Secret Sales or Offers May No Longer Be Invalidating

Under the 1952 Act, the courts interpreted “on sale” to include secret sales, primarily because the statute used “public” to modify “use” but not to modify “sale.”  However, the AIA has the qualifying clause “or otherwise available to the public” which modifies “on sale.”  The courts have not yet interpreted this provision and ruled whether secret sales may be invalidating.  However, the U.S. Patent and Trademark Office has taken the position that secret sales are not invalidating. The Patent Office’s interpretation of the AIA on-sale bar is as follows:

The pre-AIA 35 U.S.C. 102(b) “on sale” provision has been interpreted as including commercial activity even if the activity is secret. See MPEP § 2133.03(b), subsection III.A. AIA 35 U.S.C. 102(a)(1) uses the same “on sale” term as pre-AIA 35 U.S.C. 102(b). The “or otherwise available to the public” residual clause of AIA 35 U.S.C. 102(a)(1), however, indicates that AIA 35 U.S.C. 102(a)(1) does not cover secret sales or offers for sale. For example, an activity (such as a sale, offer for sale, or other commercial activity) is secret (non-public) if it is among individuals having an obligation of confidentiality to the inventor.

Manual of Patent Examining Procedure (MPEP § 2152.02(d)) (emphasis added).  Some contend that the use of the phrase “on sale” indicated an intent to maintain the same case law governing the on sale bar, in which case secret sales would remain invalidating.  However, the Patent Office concluded that the statutory language was sufficiently clear on its face to indicate an intent to make only “public” sales invalidating.

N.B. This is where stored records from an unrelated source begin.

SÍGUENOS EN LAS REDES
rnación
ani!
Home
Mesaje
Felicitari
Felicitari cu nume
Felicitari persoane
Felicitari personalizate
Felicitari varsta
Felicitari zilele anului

Thus, at least based on the PTO’s interpretation, it may behoove companies to sell products that will be the subject of patent applications under a non-disclosure agreement until a patent application covering the products is on file.

One related issue concerns the impact of the on-sale bar on method claims.  Generally, one cannot sell “a method,” but can sell a product made by using the method.  Under pre-AIA case law, an inventor’s secret use of a method to make a product that he or she sold prior to the critical date (i.e., one year before the patent application was filed ) barred a patent on the method, while a third party’s sale of products made by the method did not.  D.L. Auld Co. v. Chroma Graphics Corp., 714 F.2d 1144, 1147 (Fed. Cir. 1983); W.L. Gore & Assocs. v. Garlock, Inc., 721 F.2d 1540, 1549-50 (Fed. Cir. 1983).  However, based on its interpretation of the AIA, it appears the PTO may not treat an inventor’s or assignee’s sale of a product made by a patented (and secret) process as rendering the method sufficiently “available to the public” to trigger the on-sale bar.

The PTO’s interpretation of the AIA does not have the force of law.  However, until the courts begin interpreting the foregoing provisions of the statute, the PTO will treat secret sales as not coming within the scope of the on-sale bar.